Tuesday 14 May 2013

9 May 2013 (Day 129) – Old(ish) And New(ish) Albums To Blow Your Mind

It’s often said that to truly appreciate psychedelic rock you need to take some form of hallucinogenics.  I’ve never felt the need.  I find that listening to and identifying the swirling or fractured melodies, sudden tempo changes,  sound effects, tape loops, drones, jams and disjointed lyrics is quite a stimulating experience in its own right.  It’s even better when these elements are brought together to form actual songs with discernible beginnings and ends.  I suspect this might be a major reason why so many music fans rate The Beatles Sgt. Pepper’s as one of the greatest albums of all time although personally I don’t agree.
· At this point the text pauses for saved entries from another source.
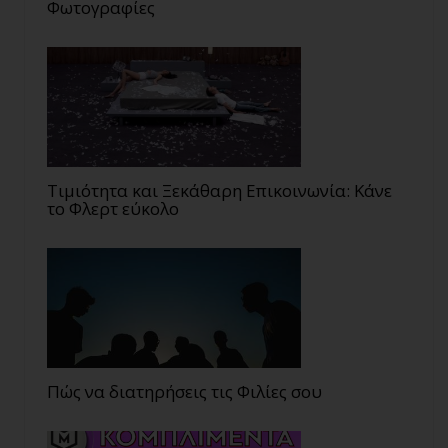
Φωτογραφίες
Τιμιότητα και Ξεκάθαρη Επικοινωνία: Κάνε
το Φλερτ εύκολο
Πώς να διατηρήσεις τις Φιλίες σου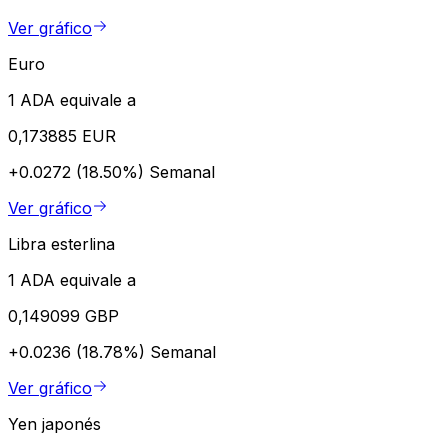
Ver gráfico
Euro
1 ADA equivale a
0,173885 EUR
+0.0272 (18.50%)
Semanal
Ver gráfico
Libra esterlina
1 ADA equivale a
0,149099 GBP
+0.0236 (18.78%)
Semanal
Ver gráfico
Yen japonés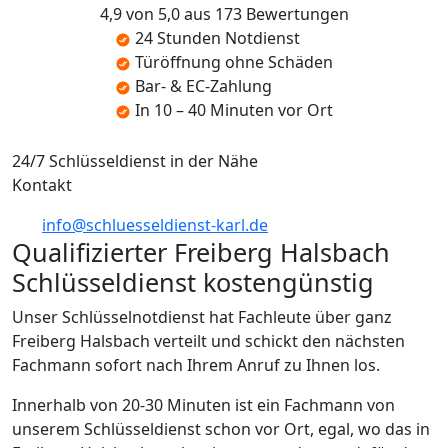
4,9 von 5,0 aus 173 Bewertungen
24 Stunden Notdienst
Türöffnung ohne Schäden
Bar- & EC-Zahlung
In 10 – 40 Minuten vor Ort
24/7 Schlüsseldienst in der Nähe
Kontakt
info@schluesseldienst-karl.de
Qualifizierter Freiberg Halsbach
Schlüsseldienst kostengünstig
Unser Schlüsselnotdienst hat Fachleute über ganz
Freiberg Halsbach verteilt und schickt den nächsten
Fachmann sofort nach Ihrem Anruf zu Ihnen los.
Innerhalb von 20-30 Minuten ist ein Fachmann von
unserem Schlüsseldienst schon vor Ort, egal, wo das in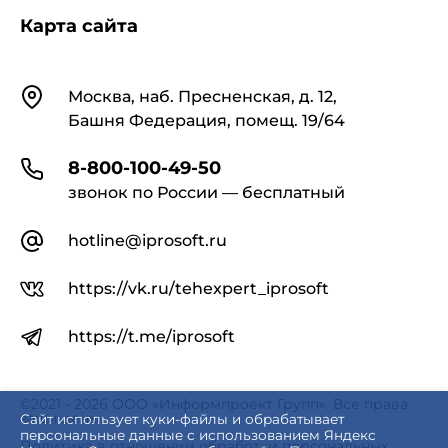
Карта сайта
Контакты
Москва, наб. Пресненская, д. 12,
Башня Федерация, помещ. 19/64
8-800-100-49-50
звонок по России — бесплатный
hotline@iprosoft.ru
https://vk.ru/tehexpert_iprosoft
https://t.me/iprosoft
©2021 - 2026 ООО «Информпроект Групп». Все права
защищены.
Сайт использует куки-файлы и обрабатывает
персональные данные с использованием Яндекс
Политика в отношении обработки персональных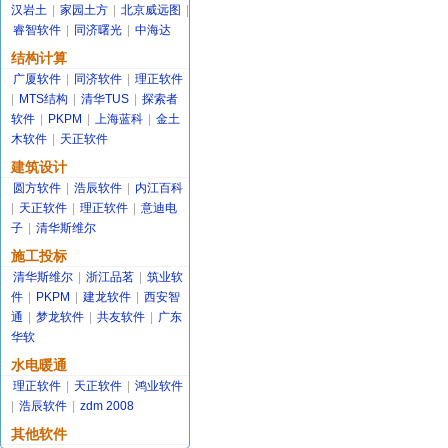
汉岩土
|
家园土方
|
北京威远图
|
睿智软件
|
同济曙光
|
中海达
结构计算
广厦软件
|
同济软件
|
理正软件
|
MTS结构
|
清华TUS
|
探索者
软件
|
PKPM
|
上海蓝科
|
金土
木软件
|
天正软件
建筑设计
圆方软件
|
浩辰软件
|
内江百科
|
天正软件
|
理正软件
|
意迪电
子
|
清华斯维尔
施工投标
清华斯维尔
|
浙江品茗
|
筑业软
件
|
PKPM
|
建龙软件
|
西安智
通
|
梦龙软件
|
共友软件
|
广东
华软
水电暖通
理正软件
|
天正软件
|
鸿业软件
|
浩辰软件
|
zdm 2008
其他软件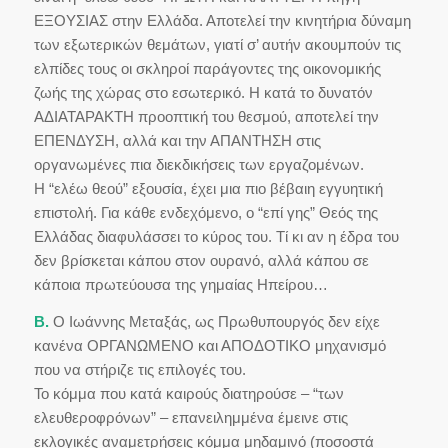
ΕΞΟΥΣΙΑΣ στην Ελλάδα. Αποτελεί την κινητήρια δύναμη
των εξωτερικών θεμάτων, γιατί σ’ αυτήν ακουμπούν τις
ελπίδες τους οι σκληροί παράγοντες της οικονομικής
ζωής της χώρας στο εσωτερικό. Η κατά το δυνατόν
ΑΔΙΑΤΑΡΑΚΤΗ προοπτική του θεσμού, αποτελεί την
ΕΠΕΝΔΥΣΗ, αλλά και την ΑΠΑΝΤΗΣΗ στις
οργανωμένες πια διεκδικήσεις των εργαζομένων.
Η “ελέω θεού” εξουσία, έχει μια πιο βέβαιη εγγυητική
επιστολή. Για κάθε ενδεχόμενο, ο “επί γης” Θεός της
Ελλάδας διαφυλάσσει το κύρος του. Τί κι αν η έδρα του
δεν βρίσκεται κάπου στον ουρανό, αλλά κάπου σε
κάποια πρωτεύουσα της γημαίας Ηπείρου…
Β.
Ο Ιωάννης Μεταξάς, ως Πρωθυπουργός δεν είχε
κανένα ΟΡΓΑΝΩΜΕΝΟ και ΑΠΟΔΟΤΙΚΟ μηχανισμό
που να στήριζε τις επιλογές του.
Το κόμμα που κατά καιρούς διατηρούσε – “των
ελευθεροφρόνων” – επανειλημμένα έμεινε στις
εκλογικές αναμετρήσεις κόμμα μηδαμινό (ποσοστά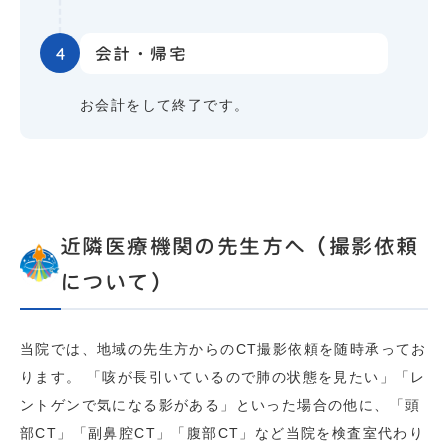
4
会計・帰宅
お会計をして終了です。
近隣医療機関の先生方へ（撮影依頼
について）
当院では、地域の先生方からのCT撮影依頼を随時承ってお
ります。 「咳が長引いているので肺の状態を見たい」「レ
ントゲンで気になる影がある」といった場合の他に、「頭
部CT」「副鼻腔CT」「腹部CT」など当院を検査室代わり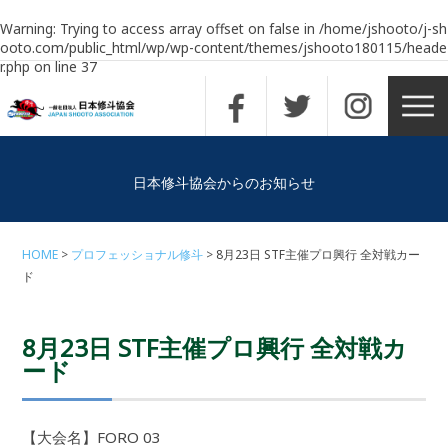
Warning
: Trying to access array offset on false in
/home/jshooto/j-sh
ooto.com/public_html/wp/wp-content/themes/jshooto180115/heade
r.php
on line
37
日本修斗協会からのお知らせ
HOME
プロフェッショナル修斗
8月23日 STF主催プロ興行 全対戦カー
ド
8月23日 STF主催プロ興行 全対戦カ
ード
【大会名】FORO 03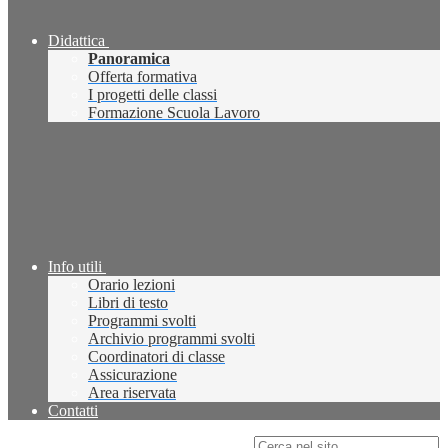
Didattica
Panoramica
Offerta formativa
I progetti delle classi
Formazione Scuola Lavoro
Info utili
Orario lezioni
Libri di testo
Programmi svolti
Archivio programmi svolti
Coordinatori di classe
Assicurazione
Area riservata
Contatti
Campo di ricerca per le pagine del sito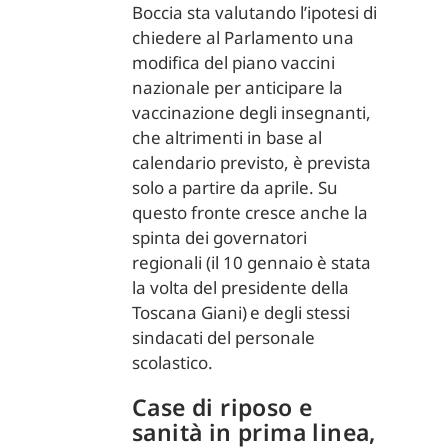
Boccia sta valutando l’ipotesi di
chiedere al Parlamento una
modifica del piano vaccini
nazionale per anticipare la
vaccinazione degli insegnanti,
che altrimenti in base al
calendario previsto, è prevista
solo a partire da aprile. Su
questo fronte cresce anche la
spinta dei governatori
regionali (il 10 gennaio è stata
la volta del presidente della
Toscana Giani) e degli stessi
sindacati del personale
scolastico.
Case di riposo e
sanità in prima linea,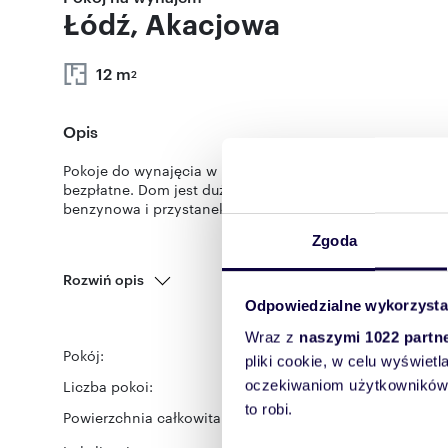
Łódź, Akacjowa
12 m
2
Opis
Pokoje do wynajęcia w Rosanowie, 15 km od Łodzi. Jeden
bezpłatne. Dom jest duży, trzypiętrowy, z dwiema kuchni
benzynowa i przystanek autobusowy znajdują się w odległ
Zgoda
Rozwiń opis
Odpowiedzialne wykorzysta
Wraz z
naszymi 1022 partn
Pokój:
na wynajem
pliki cookie, w celu wyświet
Liczba pokoi:
oczekiwaniom użytkowników i
2
to robi.
Powierzchnia całkowita:
12 m
2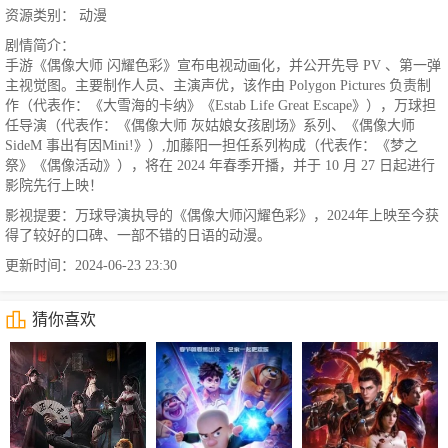
资源类别： 动漫
剧情简介：
手游《偶像大师 闪耀色彩》宣布电视动画化，并公开先导 PV 、第一弹
主视觉图。主要制作人员、主演声优，该作由 Polygon Pictures 负责制
作（代表作：《大雪海的卡纳》《Estab Life Great Escape》），万球担
任导演（代表作：《偶像大师 灰姑娘女孩剧场》系列、《偶像大师
SideM 事出有因Mini!》）,加藤阳一担任系列构成（代表作：《梦之
祭》《偶像活动》），将在 2024 年春季开播，并于 10 月 27 日起进行
影院先行上映！
影视提要：万球导演执导的《偶像大师闪耀色彩》，2024年上映至今获
得了较好的口碑、一部不错的日语的动漫。
更新时间：2024-06-23 23:30
猜你喜欢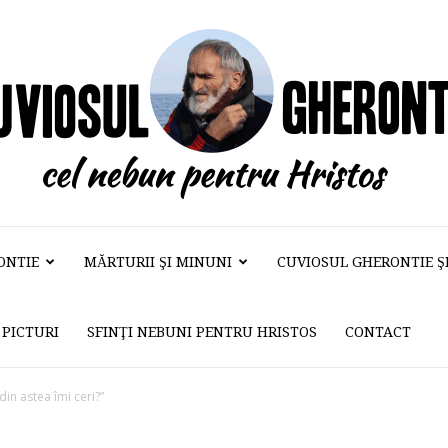
ONTIE
MĂRTURII ŞI MINUNI
CUVIOSUL GHERONTIE ŞI 
Cuviosul
PICTURI
SFINŢI NEBUNI PENTRU HRISTOS
CONTACT
Gherontie
in astea îmi ceri?”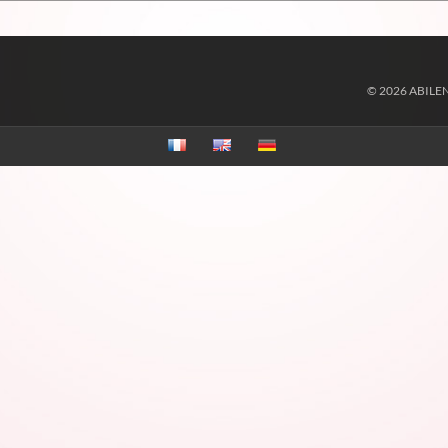
© 2026 ABILE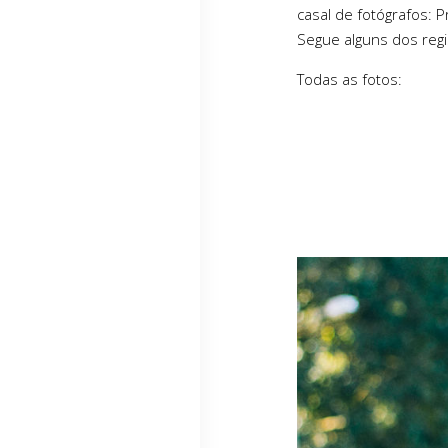
casal de fotógrafos: 
Segue alguns dos regi
Todas as fotos: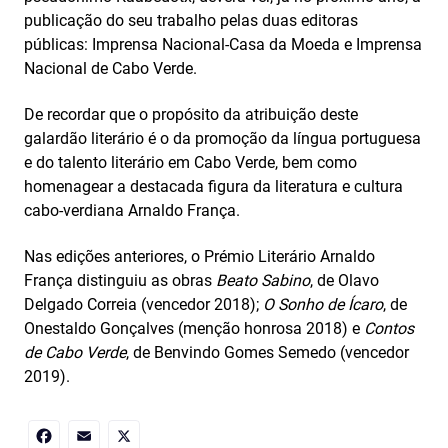
publicação do seu trabalho pelas duas editoras
públicas: Imprensa Nacional-Casa da Moeda e Imprensa
Nacional de Cabo Verde.
De recordar que o propósito da atribuição deste
galardão literário é o da promoção da língua portuguesa
e do talento literário em Cabo Verde, bem como
homenagear a destacada figura da literatura e cultura
cabo-verdiana Arnaldo França.
Nas edições anteriores, o Prémio Literário Arnaldo
França distinguiu as obras
Beato Sabino
, de Olavo
Delgado Correia (vencedor 2018);
O Sonho de Ícaro
, de
Onestaldo Gonçalves (menção honrosa 2018) e
Contos
de Cabo Verde
, de Benvindo Gomes Semedo (vencedor
2019).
To my mind psychedelic music is all that much better if the acts that produced the music in a studio can convincingly reproduce it in a live environment. Even better still is when the act actually improves on the original recordings live.  I’m sure that’s why, for example, the Deadheads followed The Grateful Dead for all those years and why the Syd Barrett Pink Floyd was so revered.   It certainly explains to me why I think two of the all time best gigs I’ve ever experienced were the Primal Scream shows on their Xtrmntr and the original Screamadelica tours.    
Anyway, psychedelica is what binds together today’s listening matter.  On a work day that I really needed to feel inspired and break on through my thought processes on a couple of issues that demanded my attention, these albums really did the trick.

(# 347) The Flaming Lips – Transmissions From The Satellite Heart (1993)
This was the album that turned The Flaming Lips into stars for a short while, thanks mainly to the most unlikely hit She Don’t Use Jelly.  It was also the first of their albums that I had heard but I didn’t even get to that track before I became a fan.  Opening track, Turn It On, starts with the sound of radio dial being moved and is a catchy track before seguing into the lyrically weird Pilot Can At The Queer Of God and its irresistibly catchy “She likes Helli-copters/I think she does” refrain.  The aforementioned single, Be My Head and Superhumans are equally catchy but the band still kept room for inspired lunacy that is Moth In The Incubator and album closer, Slow Nerve Action.

(# 348) Mercury Rev - Yerself Is Steam (1991)
Transmissions From The Satellite Heart was the first album the Flaming Lips made after the departure of guitarist Jonathan Donahue to form Mercury Rev and the release of this debut album.  The opening cuts here, Chasing A Bee and Syringe Mouth sound like they’ve come straight off a Lips album but it wasn’t long before Donahue found his stride and sound.  With Frittering he created a 9 minute epic, a stately island of sanity still played frequently in their live shows today and which also anticipated the future masterpiece that was Deserters Songs.  My copy of the CD also contains the classic Car Wash Hair as a hidden track.

(# 349) MGMT – Congratulations (2010)
With all of the catchy, singalong numbers such as Kids that littered their debut album Oracular Spectacular and received mass airplay on JJJ here, I thought that MGMT were destined to be one of those acts that would flame out quickly.  Indeed, the first few tracks of this follow up being more of the same suggested that this might happen.  Then something quite miraculous happens as the record makes a massive turn to the experimental that is truly inspiring.  The 12 minute Siberian Breaks, Brian Eno, Lady Dada’s Nightmare and the closing title tracks are the sort of things that give experimental guitar driven music a good word.  If only even band could challenge their audience like this.

(# 350) Tame Impala – Innerspeaker (2010)
For reasons that are beyond me, their most recent album Lonerism is being feted all over the world.  Don’t get me wrong, it is a fine album, but the real mystery is why so many missed this.  This is arguably the finest album released by an Australian act since The Avalanches Since I Met You.  To these ears, Kevin Parker has created an album of simmering beauty that recalls the blissed out sounds of classic 60s psychedelica but utilising the benefit of modern recording techniques. (It’s a revelation on headphones.) Just about every track sounds like a potential hit with It Is Not Meant To Be, Solitude Is Bliss and especially Why Won’t You Make Up Your Mind standing out.